Only the lines below from the one containing "Стать автором" through the one containing "sur ces sujets." belong in the answer, set down exactly, with the pictures left out.

Task inputs Block Start

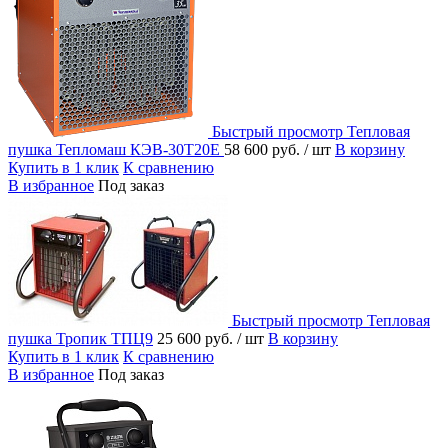
Быстрый просмотр
Тепловая
пушка Тепломаш КЭВ-30Т20Е
58 600 руб.
/ шт
В корзину
Купить в 1 клик
К сравнению
В избранное
Под заказ
Быстрый просмотр
Тепловая
пушка Тропик ТПЦ9
25 600 руб.
/ шт
В корзину
Купить в 1 клик
К сравнению
В избранное
Под заказ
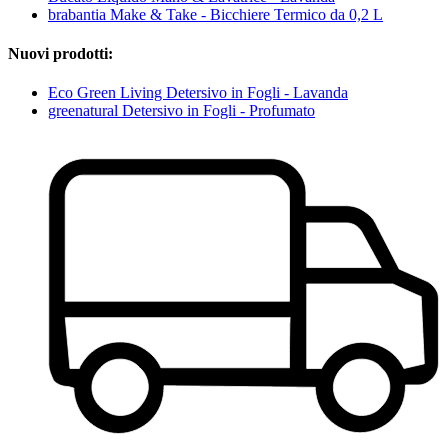
brabantia Make & Take - Bicchiere Termico da 0,2 L
Nuovi prodotti:
Eco Green Living Detersivo in Fogli - Lavanda
greenatural Detersivo in Fogli - Profumato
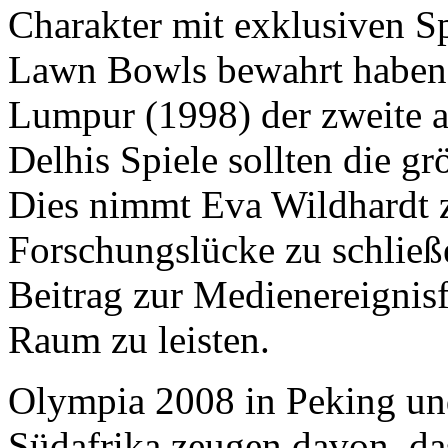
Charakter mit exklusiven S
Lawn Bowls bewahrt haben.
Lumpur (1998) der zweite a
Delhis Spiele sollten die g
Dies nimmt Eva Wildhardt 
Forschungslücke zu schlie
Beitrag zur Medienereignis
Raum zu leisten.
Olympia 2008 in Peking un
Südafrika zeugen davon, d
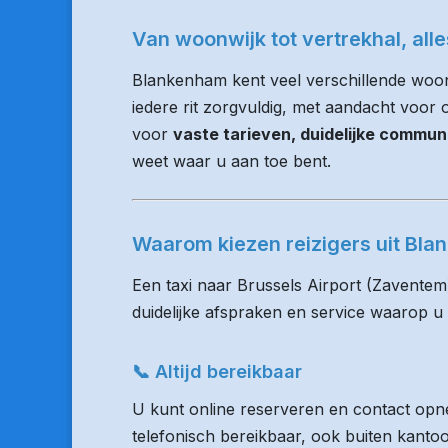
Van woonwijk tot vertrekhal, all
Blankenham kent veel verschillende woo
iedere rit zorgvuldig, met aandacht voor op
voor
vaste tarieven, duidelijke commun
weet waar u aan toe bent.
Waarom kiezen reizigers uit Bl
Een taxi naar Brussels Airport (Zaventem
duidelijke afspraken en service waarop u
📞 Altijd bereikbaar
U kunt online reserveren en contact opne
telefonisch bereikbaar, ook buiten kanto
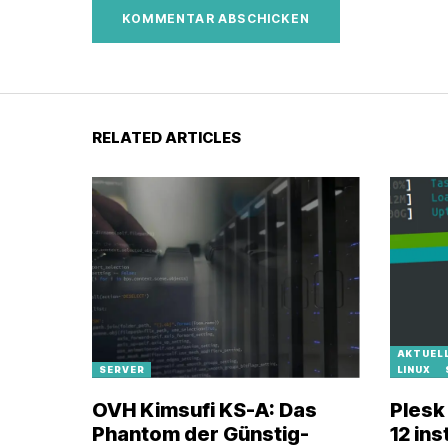
RELATED ARTICLES
AKTUEL
SERVER
LINUX
OVH Kimsufi KS-A: Das
Plesk
Phantom der Günstig-
12 ins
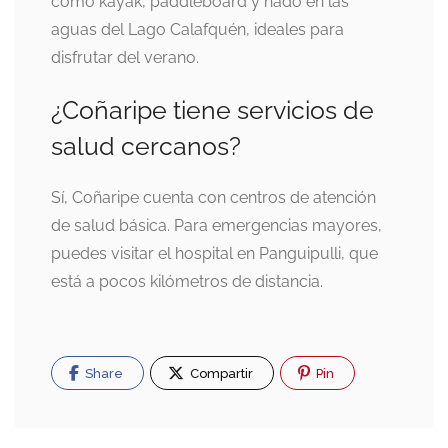
como kayak, paddleboard y nado en las
aguas del Lago Calafquén, ideales para
disfrutar del verano.
¿Coñaripe tiene servicios de
salud cercanos?
Sí, Coñaripe cuenta con centros de atención
de salud básica. Para emergencias mayores,
puedes visitar el hospital en Panguipulli, que
está a pocos kilómetros de distancia.
Share
Compartir
Pin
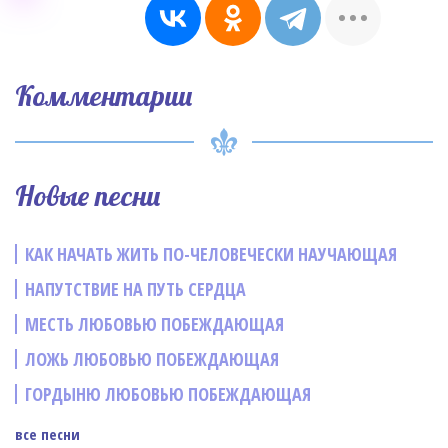
Комментарии
Новые песни
КАК НАЧАТЬ ЖИТЬ ПО-ЧЕЛОВЕЧЕСКИ НАУЧАЮЩАЯ
НАПУТСТВИЕ НА ПУТЬ СЕРДЦА
МЕСТЬ ЛЮБОВЬЮ ПОБЕЖДАЮЩАЯ
ЛОЖЬ ЛЮБОВЬЮ ПОБЕЖДАЮЩАЯ
ГОРДЫНЮ ЛЮБОВЬЮ ПОБЕЖДАЮЩАЯ
все песни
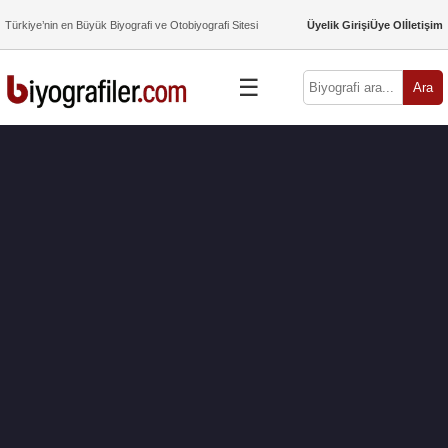
Türkiye’nin en Büyük Biyografi ve Otobiyografi Sitesi
Üyelik Girişi
Üye Ol
İletişim
☰
Ara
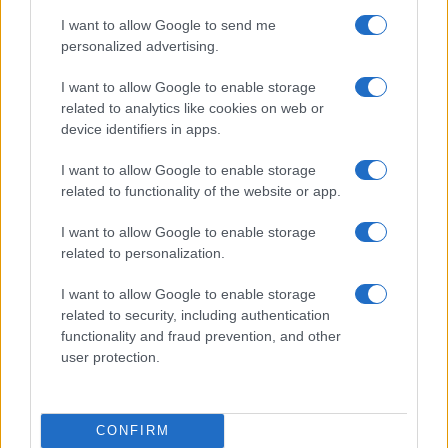
Juliette Bernard · 7 Août 2026
I want to allow Google to send me
personalized advertising.
NEWS
I want to allow Google to enable storage
related to analytics like cookies on web or
device identifiers in apps.
I want to allow Google to enable storage
related to functionality of the website or app.
I want to allow Google to enable storage
related to personalization.
I want to allow Google to enable storage
related to security, including authentication
Brent chute de 8,3 % : le pétrole en net repli malgré un or
functionality and fraud prevention, and other
résilient
user protection.
Juliette Bernard · 6 Août 2026
CONFIRM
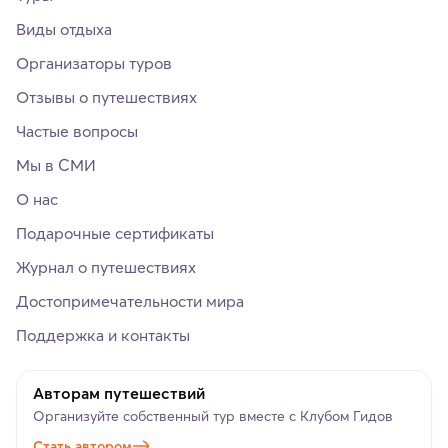
Виды отдыха
Организаторы туров
Отзывы о путешествиях
Частые вопросы
Мы в СМИ
О нас
Подарочные сертификаты
Журнал о путешествиях
Достопримечательности мира
Поддержка и контакты
Авторам путешествий
Организуйте собственный тур вместе с Клубом Гидов
Стать автором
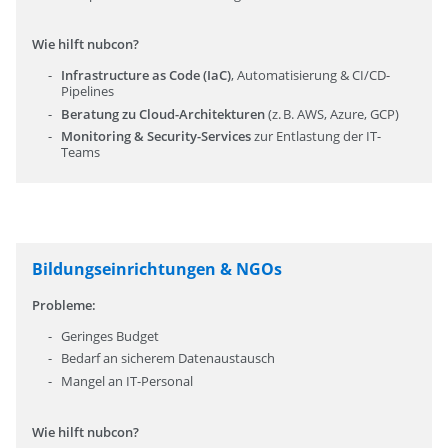
Wie hilft nubcon?
Infrastructure as Code (IaC)
, Automatisierung & CI/CD-
Pipelines
Beratung zu Cloud-Architekturen
(z. B. AWS, Azure, GCP)
Monitoring & Security-Services
zur Entlastung der IT-
Teams
Bildungseinrichtungen & NGOs
Probleme:
Geringes Budget
Bedarf an sicherem Datenaustausch
Mangel an IT-Personal
Wie hilft nubcon?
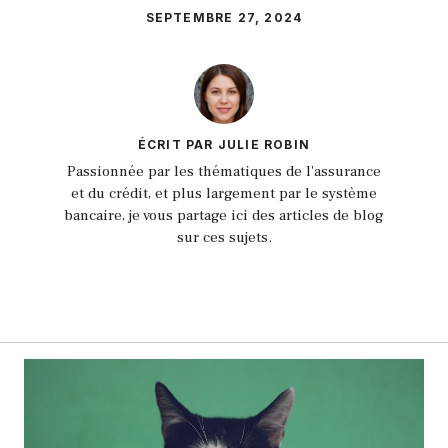
SEPTEMBRE 27, 2024
ÉCRIT PAR JULIE ROBIN
Passionnée par les thématiques de l'assurance
et du crédit, et plus largement par le système
bancaire, je vous partage ici des articles de blog
sur ces sujets.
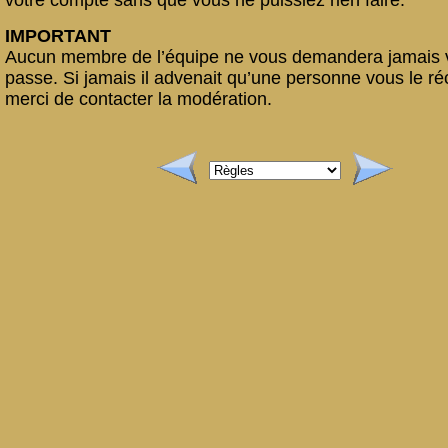
votre compte sans que vous ne puissiez rien faire.
IMPORTANT
Aucun membre de l’équipe ne vous demandera jamais 
passe. Si jamais il advenait qu’une personne vous le r
merci de contacter la modération.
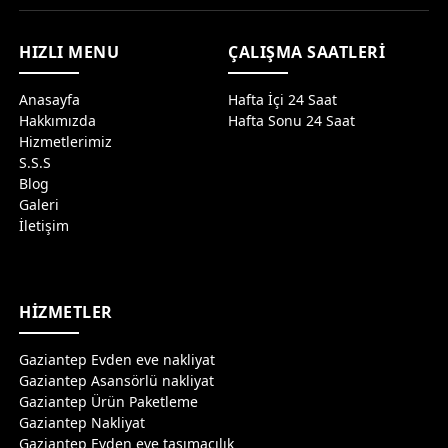
HIZLI MENU
ÇALIŞMA SAATLERİ
Anasayfa
Hafta İçi 24 Saat
Hakkımızda
Hafta Sonu 24 Saat
Hizmetlerimiz
S.S.S
Blog
Galeri
İletişim
HİZMETLER
Gaziantep Evden eve nakliyat
Gaziantep Asansörlü nakliyat
Gaziantep Ürün Paketleme
Gaziantep Nakliyat
Gaziantep Evden eve taşımacılık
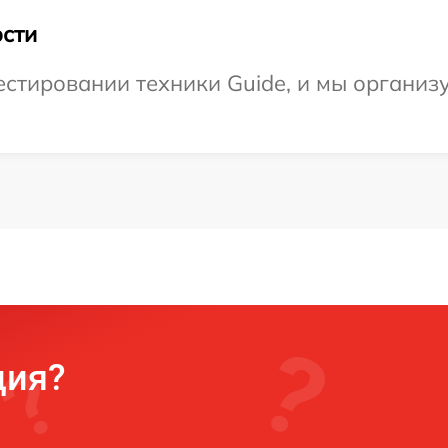
сти
тировании техники Guide, и мы организу
ция?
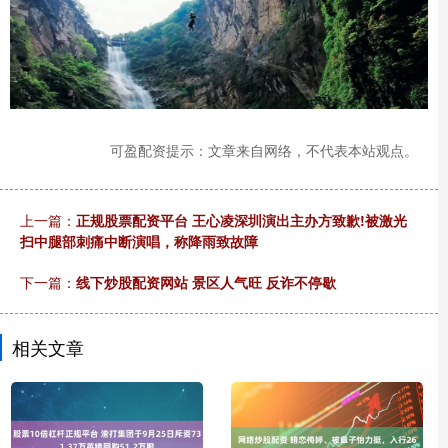
可盈配资提示：文章来自网络，不代表本站观点。
上一篇：
正规股票配资平台 王心凌深圳演出主办方致歉!被激光
扫中腿部刺痛中断演唱，称降雨致故障
下一篇：
线下炒股配资网站 景区人气旺 反诈不停歇
相关文章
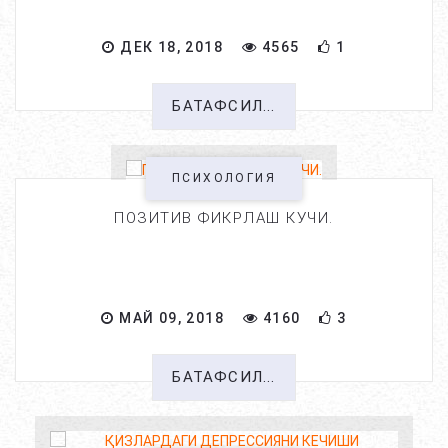
ДЕК 18, 2018
4565
1
БАТАФСИЛ...
ПСИХОЛОГИЯ
ПОЗИТИВ ФИКРЛАШ КУЧИ.
МАЙ 09, 2018
4160
3
БАТАФСИЛ...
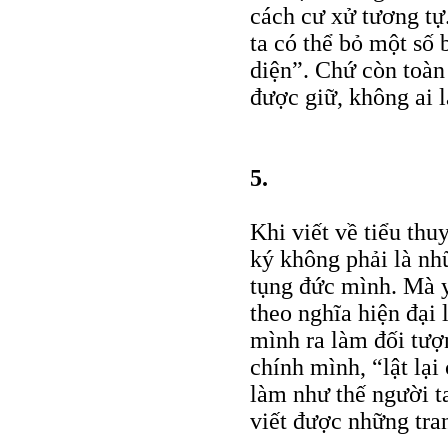
cách cư xử tương tự
ta có thể bỏ một số 
diện”. Chứ còn toàn 
được giữ, không ai 
5.
Khi viết về tiểu thu
ký không phải là nh
tụng đức mình. Mà y
theo nghĩa hiện đại 
mình ra làm đối tượn
chính mình, “lật lại
làm như thế người t
viết được những tra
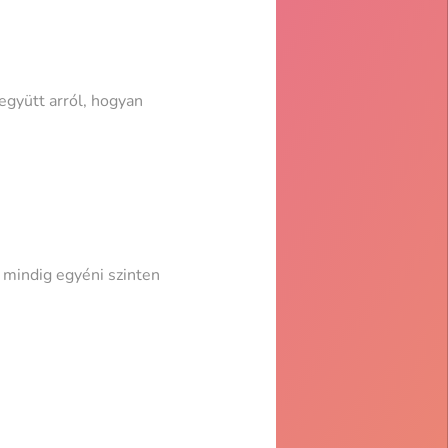
gyütt arról, hogyan
 mindig egyéni szinten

Task inputs Block End

Problem solution -
Стать автором
Wie hilft nubcon?
Infrastructure as Code (IaC)
, Automatisierung & CI/CD-
Pipelines
Beratung zu Cloud-Architekturen
(z. B. AWS, Azure, GCP)
Monitoring & Security-Services
zur Entlastung der IT-
Teams
Bildungseinrichtungen & NGOs
Probleme:
Geringes Budget
Bedarf an sicherem Datenaustausch
Mangel an IT-Personal
Wie hilft nubcon?
SEPTEMBRE 27, 2024
ÉCRIT PAR JULIE ROBIN
Passionnée par les thématiques de l'assurance
et du crédit, et plus largement par le système
bancaire, je vous partage ici des articles de blog
sur ces sujets.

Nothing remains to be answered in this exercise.